In mice (Fig. 3b), there was a main effect of drug dose (F2,54 = 3.45, p = 0.039) and a significant interaction between alcohol history and drug dose (F2,54 = 3.26, p = 0.046) on anxiety-like behavior. Pairwise comparisons revealed significantly lower open arm time in alcohol vehicle-treated mice compared with controls (t18 = 3.13, p < 0.05), but not in JZL184-treated mice. Thus, alcohol mice treated with 1 and 3 mg/kg JZL184 showed a significant increase in open arm time relative to alcohol vehicle-treated mice (t18 = 2.91, p < 0.05 and t18 = 3.02, p < 0.05, respectively), which resulted in a normalization of anxiety-like behavior.
In rats treated with PF-3845 or vehicle (Fig. 3c), a two-way ANOVA revealed only a main effect of alcohol history (F1,39 = 10.32, p = 0.003) and higher anxiety behavior was observed in the alcohol group. However, t-tests showed significantly lower open arm time in alcohol vehicle-treated rats than in controls (t13 = 2.89, p < 0.05), but not in alcohol PF-3845-treated rats.
Regarding mice treated with FAAH inhibitor or vehicle (Fig. 3d), there was only a significant main effect of alcohol history (F1,42 = 14.09, p < 0.001) and alcohol mice displayed higher anxiety behavior than controls. Similar to rats, planned t-tests showed that there was a significant decrease in open arm time in alcohol vehicle-treated mice (t14 = 3.49, p < 0.01) but not in alcohol mice treated with 3 and 10 mg/kg PF-3845.

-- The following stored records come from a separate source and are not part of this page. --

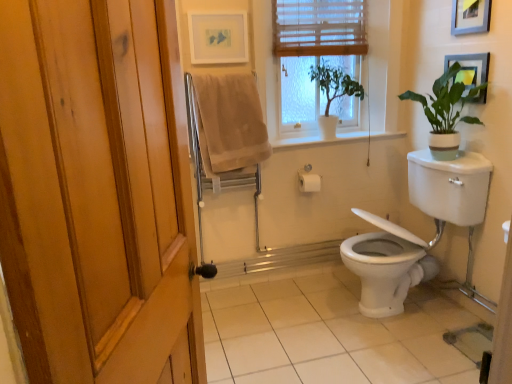 Image resolution: width=512 pixels, height=384 pixels. In order to click on vacant space underneath beige cotton towel at upper center (from a real-world perspective) in this screenshot , I will do `click(244, 299)`. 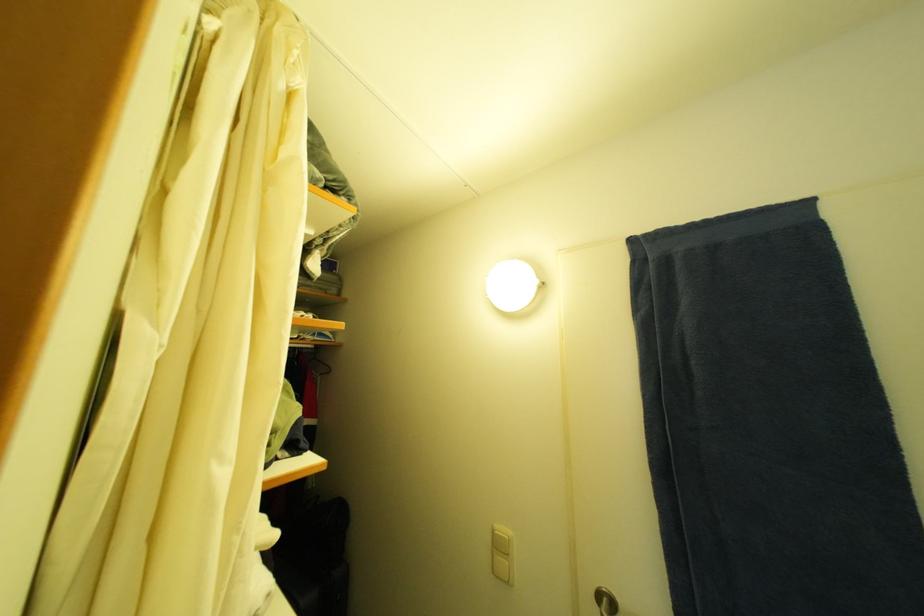 Locate an element on the screen. This screenshot has height=616, width=924. silver door handle is located at coordinates (604, 601). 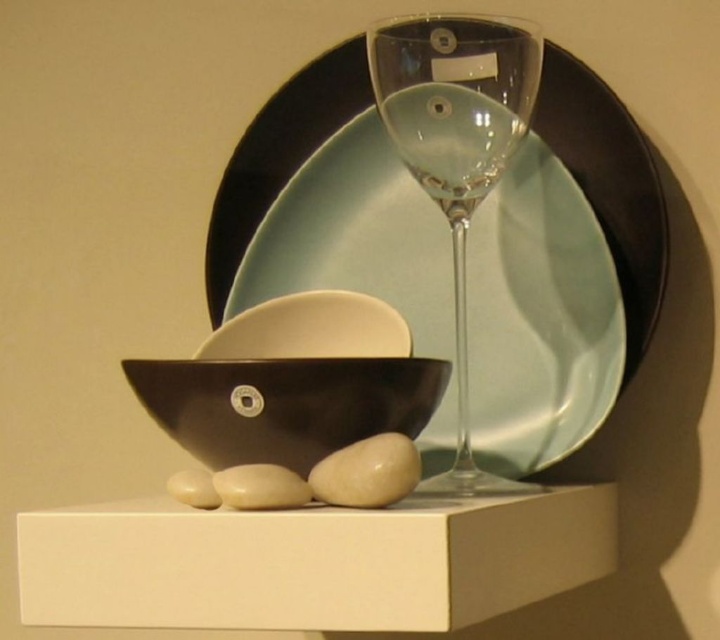 Is light blue glossy plate at center shorter than white smooth stone at center?

No, light blue glossy plate at center is not shorter than white smooth stone at center.

Which is in front, point (495, 256) or point (243, 497)?

Point (243, 497) is in front.

Does point (348, 154) come in front of point (224, 483)?

No, (348, 154) is behind (224, 483).

Identify the location of light blue glossy plate at center. The image size is (720, 640). (540, 317).

In the scene shown: Is light blue glossy plate at center bigger than transparent glass wine glass at upper center?

Indeed, light blue glossy plate at center has a larger size compared to transparent glass wine glass at upper center.

Can you confirm if light blue glossy plate at center is wider than transparent glass wine glass at upper center?

Yes.

Does point (508, 369) lie behind point (402, 124)?

Yes, point (508, 369) is behind point (402, 124).

This screenshot has height=640, width=720. I want to click on light blue glossy plate at center, so click(540, 317).

Measure the distance between transparent glass wine glass at center and white smooth stone at lower center.

The distance of transparent glass wine glass at center from white smooth stone at lower center is 8.19 inches.

Is transparent glass wine glass at center taller than white smooth stone at lower center?

Yes, transparent glass wine glass at center is taller than white smooth stone at lower center.

Between point (415, 134) and point (194, 506), which one is positioned in front?

Point (194, 506) is more forward.

Where is `transparent glass wine glass at center`? transparent glass wine glass at center is located at coordinates (456, 150). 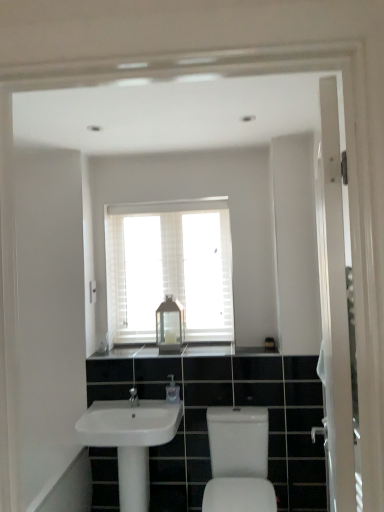 Question: Is white glossy screen door at right thinner than white glossy sink at lower left, acting as the 1th sink starting from the left?

Choices:
 (A) no
 (B) yes

Answer: (B)

Question: Does white glossy screen door at right appear on the left side of white glossy sink at lower left, acting as the 1th sink starting from the left?

Choices:
 (A) no
 (B) yes

Answer: (A)

Question: Considering the relative sizes of white glossy screen door at right and white glossy sink at lower left, acting as the 1th sink starting from the left, in the image provided, is white glossy screen door at right taller than white glossy sink at lower left, acting as the 1th sink starting from the left,?

Choices:
 (A) yes
 (B) no

Answer: (A)

Question: From the image's perspective, is white glossy screen door at right above white glossy sink at lower left, which is counted as the 2th sink, starting from the right?

Choices:
 (A) yes
 (B) no

Answer: (A)

Question: Is the position of white glossy screen door at right more distant than that of white glossy sink at lower left, which is counted as the 2th sink, starting from the right?

Choices:
 (A) yes
 (B) no

Answer: (B)

Question: Is white glossy screen door at right oriented towards white glossy sink at lower left, acting as the 1th sink starting from the left?

Choices:
 (A) no
 (B) yes

Answer: (A)

Question: Is white glossy sink at lower left, acting as the 1th sink starting from the left, to the left of metallic glass lantern at center from the viewer's perspective?

Choices:
 (A) yes
 (B) no

Answer: (A)

Question: Considering the relative positions of white glossy sink at lower left, which is counted as the 2th sink, starting from the right, and metallic glass lantern at center in the image provided, is white glossy sink at lower left, which is counted as the 2th sink, starting from the right, to the right of metallic glass lantern at center from the viewer's perspective?

Choices:
 (A) no
 (B) yes

Answer: (A)

Question: Is white glossy sink at lower left, which is counted as the 2th sink, starting from the right, thinner than metallic glass lantern at center?

Choices:
 (A) yes
 (B) no

Answer: (B)

Question: Would you consider white glossy sink at lower left, which is counted as the 2th sink, starting from the right, to be distant from metallic glass lantern at center?

Choices:
 (A) no
 (B) yes

Answer: (A)

Question: Considering the relative sizes of white glossy sink at lower left, which is counted as the 2th sink, starting from the right, and metallic glass lantern at center in the image provided, is white glossy sink at lower left, which is counted as the 2th sink, starting from the right, shorter than metallic glass lantern at center?

Choices:
 (A) yes
 (B) no

Answer: (A)

Question: Can you confirm if white glossy sink at lower left, acting as the 1th sink starting from the left, is taller than metallic glass lantern at center?

Choices:
 (A) yes
 (B) no

Answer: (B)

Question: Is clear plastic soap dispenser at center closer to camera compared to white glossy sink at lower left, which is counted as the 2th sink, starting from the right?

Choices:
 (A) no
 (B) yes

Answer: (A) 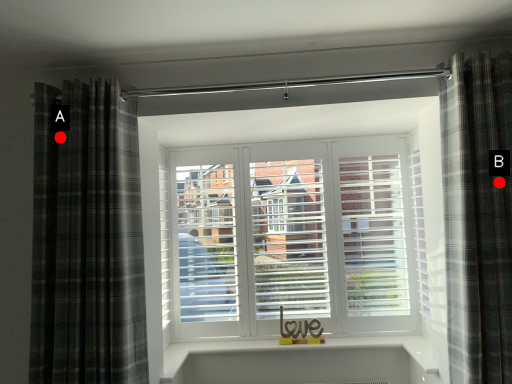 Question: Two points are circled on the image, labeled by A and B beside each circle. Among these points, which one is farthest from the camera?

Choices:
 (A) A is further
 (B) B is further

Answer: (A)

Effects of MAGL and FAAH inhibitors on alcohol intake in chronic alcohol exposure
As shown in Fig. 3e, alcohol intake was assessed in alcohol and control rats that were treated with MJN110 or vehicle. Overall, a two-way ANOVA of alcohol self-administration revealed main effects of alcohol history (F1,39 = 14.24, p < 0.001) and drug dose (F2,39 = 3.78, p = 0.032), but more importantly a significant interaction effect between both factors (F2,39 = 3.47, p = 0.041). Pairwise t-tests of alcohol and control rats for each drug dose revealed a significant increase in alcohol intake in vehicle-treated rats (t13 = 3.42, p < 0.05) but not in alcohol MJN110-treated rats. In addition, alcohol rats treated with 20 mg/kg MJN110 showed a significant decrease in alcohol consumption relative to alcohol vehicle-treated rats (t14 = 2.70, p < 0.05).

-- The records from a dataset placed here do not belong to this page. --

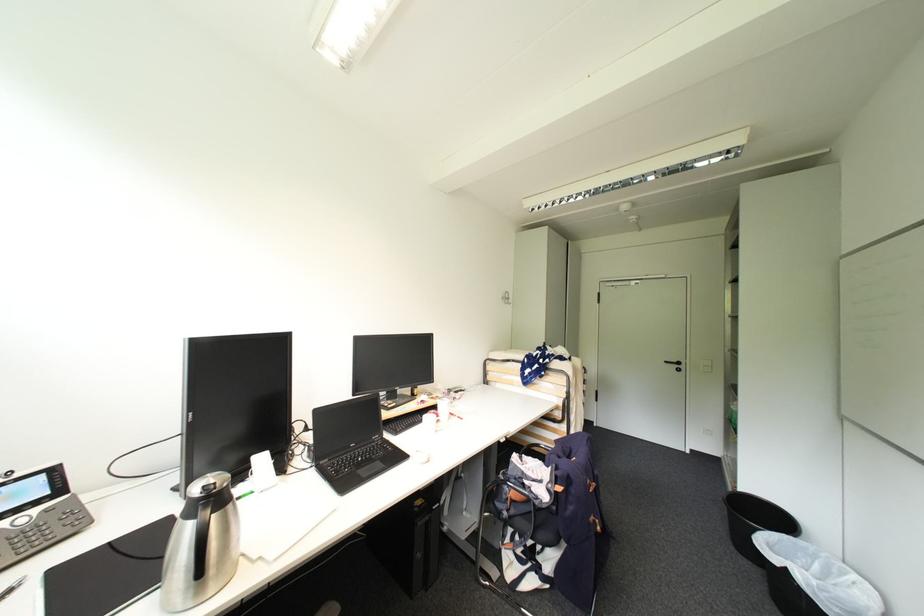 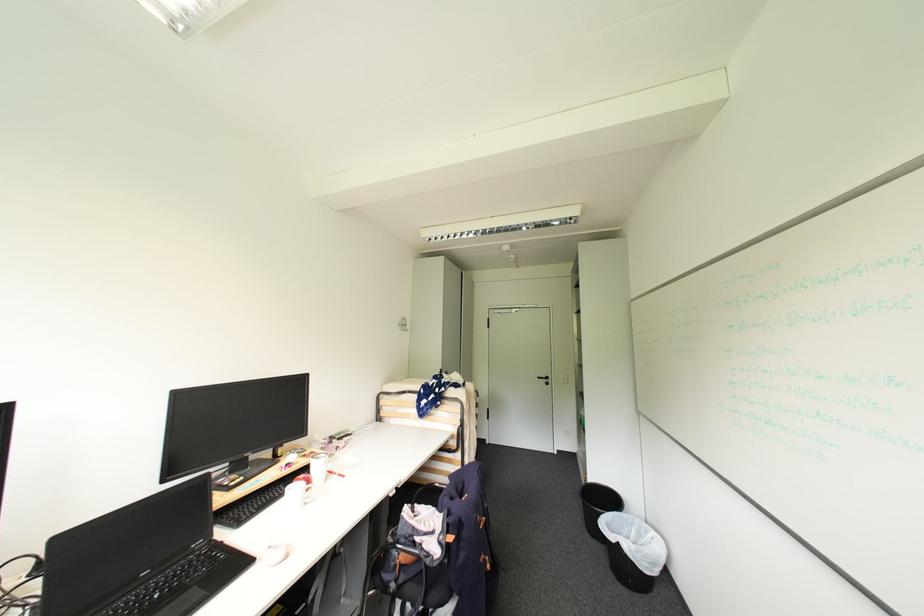 The point at (525, 455) is marked in the first image. Where is the corresponding point in the second image?

(417, 506) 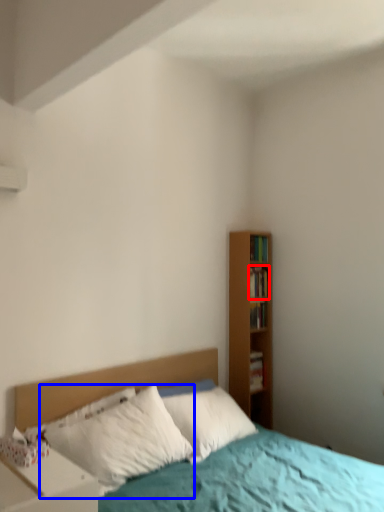 Question: Which of the following is the closest to the observer, book (highlighted by a red box) or pillow (highlighted by a blue box)?

Choices:
 (A) book
 (B) pillow

Answer: (B) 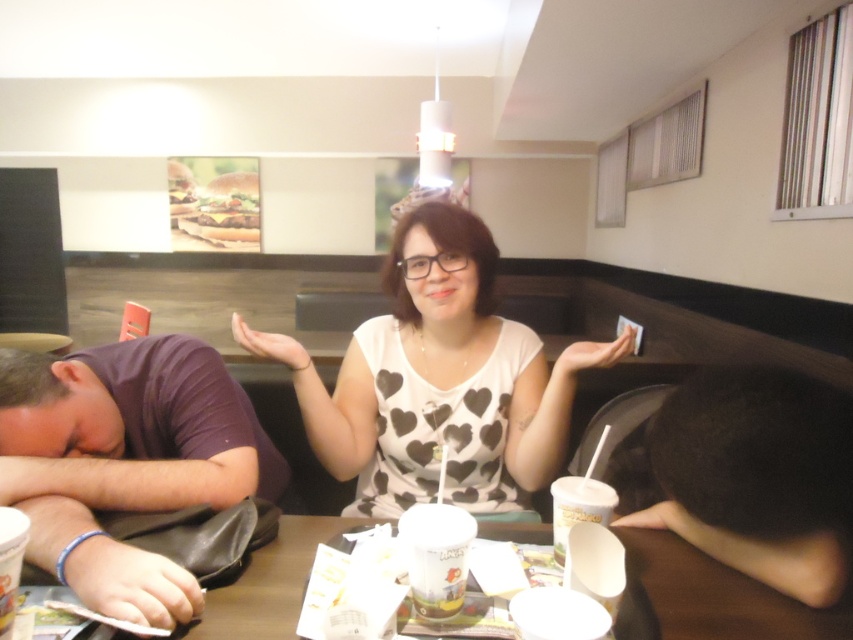 Between brown paper table at center and white paper cup at center, which one appears on the left side from the viewer's perspective?

white paper cup at center is more to the left.

Does brown paper table at center appear over white paper cup at center?

No.

Where is `brown paper table at center`? The width and height of the screenshot is (853, 640). brown paper table at center is located at coordinates (711, 596).

Can you confirm if dark brown hair at lower right is positioned to the left of white paper cup at lower center?

No, dark brown hair at lower right is not to the left of white paper cup at lower center.

Who is higher up, dark brown hair at lower right or white paper cup at lower center?

Positioned higher is dark brown hair at lower right.

Between point (752, 369) and point (589, 515), which one is positioned in front?

Positioned in front is point (752, 369).

Image resolution: width=853 pixels, height=640 pixels. I want to click on dark brown hair at lower right, so click(x=757, y=476).

You are a GUI agent. You are given a task and a screenshot of the screen. Output one action in this format:
    pyautogui.click(x=<x>, y=<y>)
    Task: Click on the purple fabric shirt at left
    
    Given the screenshot: What is the action you would take?
    pyautogui.click(x=126, y=461)

Does purple fabric shirt at left appear under white paper cup at center?

Actually, purple fabric shirt at left is above white paper cup at center.

The width and height of the screenshot is (853, 640). Describe the element at coordinates (126, 461) in the screenshot. I see `purple fabric shirt at left` at that location.

Identify the location of purple fabric shirt at left. (126, 461). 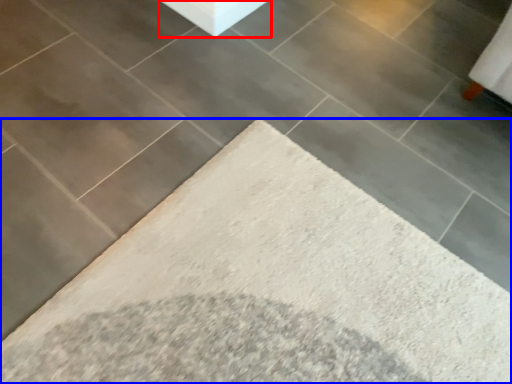 Question: Which point is further to the camera, concrete (highlighted by a red box) or furniture (highlighted by a blue box)?

Choices:
 (A) concrete
 (B) furniture

Answer: (A) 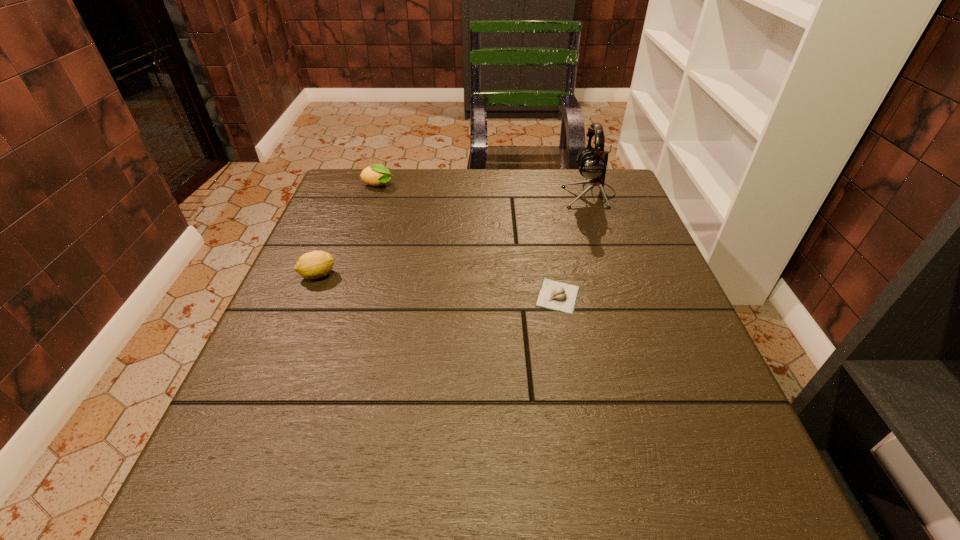 Identify the location of free spot between the farther lemon and the rightmost object. This screenshot has width=960, height=540. (484, 190).

What are the coordinates of `free space between the nearer lemon and the garlic` in the screenshot? It's located at (438, 286).

Identify which object is located as the second nearest to the second object from right to left. Please provide its 2D coordinates. Your answer should be formatted as a tuple, i.e. [(x, y)], where the tuple contains the x and y coordinates of a point satisfying the conditions above.

[(316, 264)]

Locate an element on the screen. The width and height of the screenshot is (960, 540). object identified as the third closest to the earphone is located at coordinates (316, 264).

You are a GUI agent. You are given a task and a screenshot of the screen. Output one action in this format:
    pyautogui.click(x=<x>, y=<y>)
    Task: Click on the blank space that satisfies the following two spatial constraints: 1. with leaves positioned above the farther lemon; 2. on the back side of the rightmost object
    The height and width of the screenshot is (540, 960).
    Given the screenshot: What is the action you would take?
    pyautogui.click(x=375, y=194)

Image resolution: width=960 pixels, height=540 pixels. What are the coordinates of `free space that satisfies the following two spatial constraints: 1. at the stem end of the shortest object; 2. on the right side of the nearer lemon` in the screenshot? It's located at (309, 296).

Find the location of a particular element. free space in the image that satisfies the following two spatial constraints: 1. with leaves positioned above the earphone; 2. on the left side of the farther lemon is located at coordinates (375, 194).

Identify the location of vacant region that satisfies the following two spatial constraints: 1. with leaves positioned above the farther lemon; 2. on the right side of the garlic. The height and width of the screenshot is (540, 960). (342, 296).

Image resolution: width=960 pixels, height=540 pixels. Identify the location of vacant area that satisfies the following two spatial constraints: 1. at the stem end of the garlic; 2. on the left side of the nearer lemon. (309, 296).

You are a GUI agent. You are given a task and a screenshot of the screen. Output one action in this format:
    pyautogui.click(x=<x>, y=<y>)
    Task: Click on the vacant area that satisfies the following two spatial constraints: 1. with leaves positioned above the rightmost object; 2. on the left side of the farther lemon
    The image size is (960, 540).
    Given the screenshot: What is the action you would take?
    pyautogui.click(x=375, y=194)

In mice, the effects of JZL184 on alcohol consumption followed a similar pattern as rats that were treated with MJN110 (Fig. 3f). There were significant main effects of alcohol history (F1,54 = 22.98, p < 0.001) and drug dose (F2,54 = 4.89, p = 0.011) on alcohol intake but no interaction effect. Therefore, the alcohol group showed higher alcohol intake than the control group, and higher dose of JZL184 was accompanied of lower alcohol intake. However, planned pairwise comparisons revealed that the significant increase in alcohol intake was observed in mice treated with vehicle (t18 = 4.47, p < 0.001) and 1 mg/kg JZL184 (t18 = 2.78, p < 0.05) compared with the respective control subgroup, but not with 3 mg/kg JZL184.
Alcohol and control rats were treated with PF-3845 or vehicle (Fig. 3g). There was only a main effect of alcohol history (F1,60 = 16.42, p < 0.001) and higher alcohol intake was observed in the alcohol group. However, planned pairwise t-tests showed that there was a significant increase in alcohol intake in alcohol vehicle-treated rats (t14.55 = 3.07, p < 0.05) but not in rats treated with 3 and 10 mg/kg PF-3845.

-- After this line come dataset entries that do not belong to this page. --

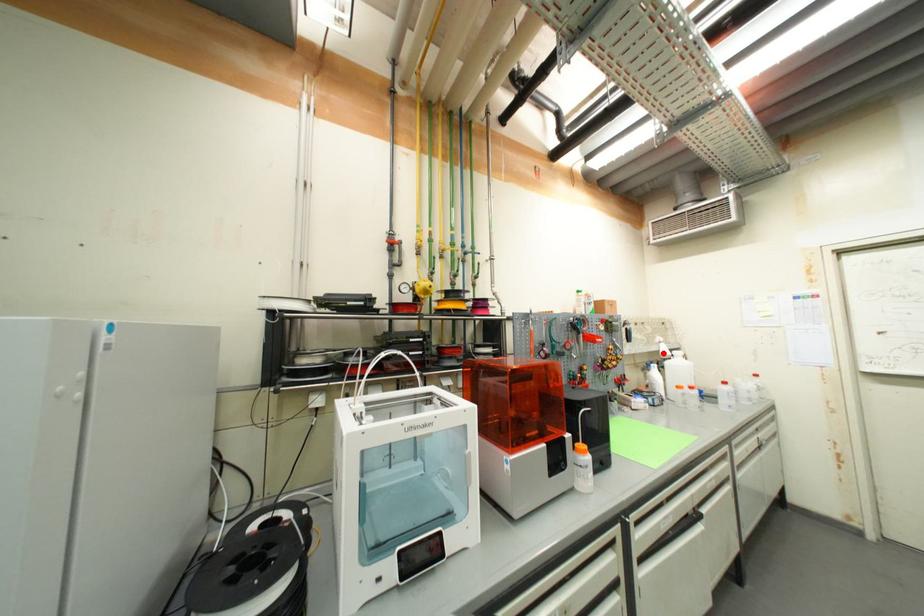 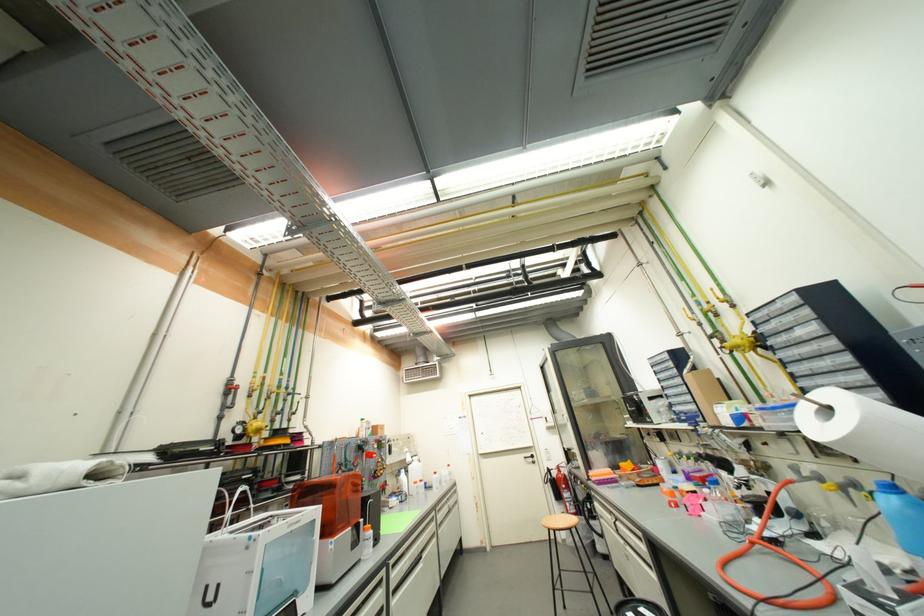 Question: I am providing you with two images of the same scene from different viewpoints. A red point is shown in image1. For the corresponding object point in image2, is it positioned nearer or farther from the camera?

Choices:
 (A) Nearer
 (B) Farther

Answer: (B) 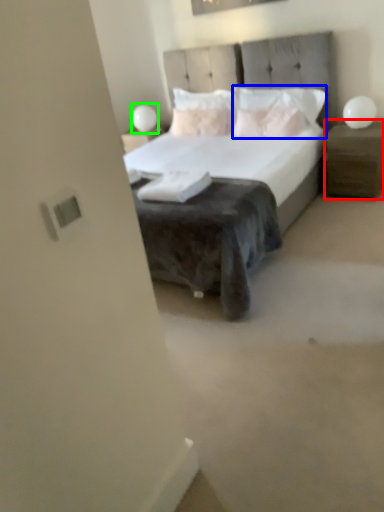 Question: Which is farther away from nightstand (highlighted by a red box)? pillow (highlighted by a blue box) or table lamp (highlighted by a green box)?

Choices:
 (A) pillow
 (B) table lamp

Answer: (B)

In mice treated with PF-3845 or vehicle (Fig. 3h), a two-way ANOVA also revealed a significant main effect of alcohol history (F1,54 = 9.84, p = 0.003) on alcohol consumption. Similar to rats, the planned t-tests showed that there was a significant increase in alcohol intake only in alcohol vehicle-treated mice compared with controls (t18 = 3.56, p < 0.01) but not in mice treated with 3 and 10 mg/kg PF-3845.
Effects of chronic alcohol exposure on endocannabinoid-related gene expression in the CeA
As shown in Fig. 4, the alcohol group showed an overall increase in the mRNA expression of enzymes related to the endocannabinoid signaling in the CeA. However, unpaired t-tests between alcohol and control rats only revealed significant differences in the mRNA levels of enzymes involved in 2-AG metabolism: MAGL (t20 = 2.68, p < 0.05) and diacylglycerol lipases (DAGLα/β) (t20 = 2.46, p < 0.05 and t20 = 2.16, p < 0.05, respectively).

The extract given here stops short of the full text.